By indicating that the timeframe for the creative process to unfold is six days, the Torah extols the grandeur of its purpose: the establishment of the holiness of the Sabbath as the guarantor of human dignity. As Rabbi Joshua Heschel has so famously stated:
On the Sabbath, it is given us to share in the holiness that is in the heart of time. Even when the soul is scared, even when no prayer can come out of our tightened throats, the clean silent rest of the Sabbath leads us to a realm of endless peace or to the beginning of an awareness of what eternity means. There are few ideals in the world of thought which contain so much spiritual power as the idea of the Sabbath.
Sabbath rest is not passivity. It is the quintessential celebration of being rather than acquiring—which is the primary activity of the other six days.

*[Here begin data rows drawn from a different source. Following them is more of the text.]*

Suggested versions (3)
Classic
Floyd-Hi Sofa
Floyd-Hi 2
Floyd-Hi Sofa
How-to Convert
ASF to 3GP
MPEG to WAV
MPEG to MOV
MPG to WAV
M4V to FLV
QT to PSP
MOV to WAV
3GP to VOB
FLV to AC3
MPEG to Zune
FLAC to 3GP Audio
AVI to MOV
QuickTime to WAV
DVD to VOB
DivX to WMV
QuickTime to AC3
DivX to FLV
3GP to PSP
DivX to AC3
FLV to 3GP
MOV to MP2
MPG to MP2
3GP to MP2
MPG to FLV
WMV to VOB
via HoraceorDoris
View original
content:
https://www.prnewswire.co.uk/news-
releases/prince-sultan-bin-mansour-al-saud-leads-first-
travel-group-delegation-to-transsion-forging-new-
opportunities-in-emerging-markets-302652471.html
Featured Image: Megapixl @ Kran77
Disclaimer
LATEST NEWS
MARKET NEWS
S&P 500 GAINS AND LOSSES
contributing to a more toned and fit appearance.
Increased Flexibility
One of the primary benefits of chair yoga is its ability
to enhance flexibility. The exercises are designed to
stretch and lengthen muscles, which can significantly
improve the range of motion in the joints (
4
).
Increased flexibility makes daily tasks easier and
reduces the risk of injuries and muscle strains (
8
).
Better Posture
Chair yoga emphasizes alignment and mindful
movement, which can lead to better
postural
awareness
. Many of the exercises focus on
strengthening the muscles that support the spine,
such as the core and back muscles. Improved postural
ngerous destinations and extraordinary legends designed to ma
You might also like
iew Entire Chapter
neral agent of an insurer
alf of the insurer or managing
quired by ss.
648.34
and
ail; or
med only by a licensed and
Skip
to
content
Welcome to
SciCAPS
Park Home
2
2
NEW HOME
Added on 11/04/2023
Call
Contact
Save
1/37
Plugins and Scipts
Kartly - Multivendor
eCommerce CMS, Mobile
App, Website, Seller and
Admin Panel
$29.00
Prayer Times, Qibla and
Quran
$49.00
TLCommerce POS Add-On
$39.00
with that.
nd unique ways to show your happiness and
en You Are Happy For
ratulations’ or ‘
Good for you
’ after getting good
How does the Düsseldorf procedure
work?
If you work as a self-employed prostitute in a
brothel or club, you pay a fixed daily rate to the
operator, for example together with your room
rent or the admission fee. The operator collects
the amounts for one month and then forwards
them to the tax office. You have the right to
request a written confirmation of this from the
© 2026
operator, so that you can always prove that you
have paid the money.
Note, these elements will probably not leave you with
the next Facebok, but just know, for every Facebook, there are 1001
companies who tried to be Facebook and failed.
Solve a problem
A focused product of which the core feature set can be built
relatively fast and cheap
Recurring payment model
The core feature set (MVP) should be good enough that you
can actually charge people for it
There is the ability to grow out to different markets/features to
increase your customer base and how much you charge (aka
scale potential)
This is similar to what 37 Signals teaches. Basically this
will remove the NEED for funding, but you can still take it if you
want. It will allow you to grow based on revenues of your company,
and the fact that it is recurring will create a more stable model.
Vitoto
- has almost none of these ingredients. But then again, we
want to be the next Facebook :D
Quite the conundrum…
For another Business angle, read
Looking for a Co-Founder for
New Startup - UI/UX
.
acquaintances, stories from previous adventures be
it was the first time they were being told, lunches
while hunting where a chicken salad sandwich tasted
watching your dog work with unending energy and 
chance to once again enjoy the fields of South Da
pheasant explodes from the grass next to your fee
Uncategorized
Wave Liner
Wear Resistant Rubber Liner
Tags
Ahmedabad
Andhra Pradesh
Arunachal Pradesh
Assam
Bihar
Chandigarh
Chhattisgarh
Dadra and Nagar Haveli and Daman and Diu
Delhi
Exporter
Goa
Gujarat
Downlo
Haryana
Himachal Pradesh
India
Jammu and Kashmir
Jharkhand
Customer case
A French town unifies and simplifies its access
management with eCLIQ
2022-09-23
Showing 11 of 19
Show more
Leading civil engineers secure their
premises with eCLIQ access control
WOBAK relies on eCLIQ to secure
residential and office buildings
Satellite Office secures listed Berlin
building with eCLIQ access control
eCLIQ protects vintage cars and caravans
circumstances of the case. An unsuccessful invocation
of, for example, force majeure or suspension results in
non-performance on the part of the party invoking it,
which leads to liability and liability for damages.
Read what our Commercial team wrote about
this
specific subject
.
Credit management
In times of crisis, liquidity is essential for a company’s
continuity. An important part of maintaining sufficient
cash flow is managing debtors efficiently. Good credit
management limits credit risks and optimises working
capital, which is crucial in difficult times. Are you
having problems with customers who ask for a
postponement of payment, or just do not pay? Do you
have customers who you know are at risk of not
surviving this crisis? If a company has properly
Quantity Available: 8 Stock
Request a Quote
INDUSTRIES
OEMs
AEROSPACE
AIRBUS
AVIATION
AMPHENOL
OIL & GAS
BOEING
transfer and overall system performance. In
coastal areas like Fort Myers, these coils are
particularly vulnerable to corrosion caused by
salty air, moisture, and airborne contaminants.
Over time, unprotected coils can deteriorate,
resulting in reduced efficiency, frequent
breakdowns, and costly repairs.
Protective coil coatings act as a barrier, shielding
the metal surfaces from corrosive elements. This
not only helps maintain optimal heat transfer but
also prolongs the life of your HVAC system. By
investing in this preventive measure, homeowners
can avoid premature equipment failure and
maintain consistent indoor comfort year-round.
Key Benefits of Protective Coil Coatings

With this understanding, we can regard the issue of the literalness of the biblical narrative as irrelevant. The Bible is not a natural history book. Chronology is not its forte. Its concern is what creation is for, not how it unfolded. The centerpiece of creation is the Sabbath, and the Sabbath points the way to the Jewish idea of imitatio Dei, the imitation of God, entailing the primary response of appreciation for the gift of life and the opportunity to join God in ma’asey b’raysheet—the ongoing work of creation until every human being can live in dignity and freedom.
It is sad that so much energy is wasted in attempting to promote creationism versus evolution as an alternative theory of the process of the world’s coming into being. The how is irrelevant. The why is everything: to fashion a world in the spiritual image of the Divine.
That is the bottom line for what the human adventure is all about.